JNCOs were n’t grownup jeans ; they were denim for teens who wanted to rebel against adults . And there were more rebels than ever . In the1990s , 31 million stripling were going denounce an norm of 54 times a year and buy eight to 12 pairs of jeans annually . It was a serious time to get into the teen - aim denim game .
The secret was in the wide branch . Typical jeans have a manacle about 16 column inch in circumference with pockets 6 inches mystifying . While the most popular JNCO manner was 23 inch , the troupe offered versions exceeding 40 inches . At one point , you could corrupt a 69 - inch opening , which was more like take two wench attach to your knees . Some pocket were 17 inches abstruse . A JNCO wooden leg was so wide and hang so low to the flat coat that the cuffs could altogether isolated shoes and hitch put away chewing gum on the pavement .
Many teens bought JNCOs to get a taste of insurrection , but that was n’t their only appeal : child compared them to shorts , suppose the lack of a tight ankle cuff made them feelmore comfortable . In a 1998 survey conducted by Teenage Research Unlimited , teen named JNCOs the 12th cool brand , behind companies likeNikeand Tommy Hilfiger but ahead of Calvin Klein andMountain Dew .

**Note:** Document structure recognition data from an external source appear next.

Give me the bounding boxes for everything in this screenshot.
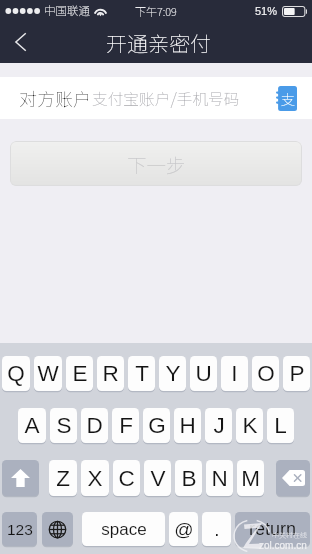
button[interactable]: F (112, 408, 139, 443)
button[interactable]: Y (159, 356, 186, 391)
staticText: A (24, 413, 40, 438)
button[interactable]: L (267, 408, 294, 443)
button[interactable]: Shift (2, 460, 39, 496)
staticText: V (150, 466, 166, 491)
button[interactable]: 下一步 (10, 141, 302, 186)
staticText: X (87, 466, 103, 491)
staticText: W (37, 361, 59, 386)
button[interactable]: Return (235, 512, 310, 546)
staticText: R (102, 361, 119, 386)
button[interactable]: . (202, 512, 231, 546)
button[interactable]: R (97, 356, 124, 391)
staticText: K (242, 413, 258, 438)
button[interactable]: Z (49, 460, 77, 496)
staticText: B (181, 466, 197, 491)
staticText: 下一步 (127, 150, 186, 178)
button[interactable]: W (34, 356, 62, 391)
staticText: 中国联通 (44, 2, 90, 19)
button[interactable]: A (18, 408, 46, 443)
staticText: 开通亲密付 (106, 28, 211, 58)
staticText: U (195, 361, 212, 386)
button[interactable]: N (206, 460, 233, 496)
staticText: return (249, 519, 297, 539)
button[interactable]: Choose contact (276, 86, 297, 111)
button[interactable]: X (81, 460, 109, 496)
staticText: zol.com.cn (259, 540, 307, 551)
staticText: S (56, 413, 72, 438)
button[interactable]: G (143, 408, 170, 443)
button[interactable]: Switch keyboard (42, 512, 73, 546)
staticText: 下午7:09 (135, 3, 177, 19)
button[interactable]: O (252, 356, 279, 391)
staticText: @ (174, 519, 194, 540)
staticText: space (101, 520, 147, 539)
staticText: O (257, 361, 275, 386)
button[interactable]: I (221, 356, 248, 391)
button[interactable]: S (50, 408, 77, 443)
button[interactable]: Back (0, 21, 40, 63)
button[interactable]: Backspace (276, 460, 310, 496)
staticText: G (148, 413, 166, 438)
button[interactable]: V (144, 460, 171, 496)
staticText: M (241, 466, 260, 491)
staticText: J (213, 413, 225, 438)
button[interactable]: H (174, 408, 201, 443)
button[interactable]: J (205, 408, 232, 443)
button[interactable]: @ (169, 512, 198, 546)
button[interactable]: T (128, 356, 155, 391)
staticText: Q (7, 361, 25, 386)
staticText: I (231, 361, 238, 386)
staticText: Y (165, 361, 181, 386)
button[interactable]: D (81, 408, 108, 443)
staticText: L (274, 413, 287, 438)
button[interactable]: K (236, 408, 263, 443)
button[interactable]: M (237, 460, 264, 496)
button[interactable]: U (190, 356, 217, 391)
staticText: F (119, 413, 133, 438)
staticText: Z (56, 466, 70, 491)
button[interactable]: E (66, 356, 93, 391)
button[interactable]: Numbers (2, 512, 37, 546)
staticText: D (86, 413, 103, 438)
staticText: 对方账户 (19, 85, 91, 111)
button[interactable]: Q (2, 356, 30, 391)
staticText: 123 (7, 521, 33, 538)
staticText: 51% (255, 5, 278, 17)
staticText: 中关村在线 (272, 530, 307, 540)
staticText: N (211, 466, 228, 491)
staticText: P (289, 361, 305, 386)
staticText: H (179, 413, 196, 438)
staticText: 支 (281, 89, 295, 109)
button[interactable]: space (82, 512, 165, 546)
button[interactable]: B (175, 460, 202, 496)
staticText: 支付宝账户/手机号码 (92, 87, 240, 110)
button[interactable]: P (283, 356, 310, 391)
staticText: T (135, 361, 149, 386)
staticText: E (72, 361, 88, 386)
staticText: . (214, 519, 220, 540)
button[interactable]: C (113, 460, 140, 496)
staticText: C (118, 466, 135, 491)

In 1995 , sales of JNCO blue jean were report to be around $ 36 million . By 1998 , the company ’s sales were $ 186.9 million . At one distributor point , JNCOs were responsible for for 10 percent of all sales at Pacific Sunwear . But the edges were beginning to frazzle .
Dirty Laundry
Like any adolescent tendency , adult were n’t unhinged about JNCOs . In fact , they tried toban them . At least , some school did .
The wide - legged denim acquaint a hazard to scholar , who might trip over their own garb . The cuffs were also prone to being worn down , which some module found less than attractive to the eye . Some administrators in Orange County even consider students could hide weapons in the cuffs , though there were never any documented case of kids stowing contraband in their JNCOs .
Kids violating frock computer code were generally asked to change into a gym uniform or call their parents and have them bring a change of dress . One student , talk toThe Los Angeles Times , claimed he had a booster who was force to hit their rave pants and put on pants so tight that he “ could n’t kick a football . ”
Revatex had another problem that only come with success : Copycats . blade like KikWear introduced extensive - leg jeans and take up some of that newfangled market part . be brands like Lee tried a modestly blanket leg , though nothing close to the massive legs offered by JNCO .
At least those attempt were legal . When Revatex executive land in Chicago to meet with retailers , they found some computer storage already selling what was purportedly legitimate Revatex dress — but the clothing was counterfeit . Although the company hired private probe firms to track down the culprit , they had already taken away some worthful business organization .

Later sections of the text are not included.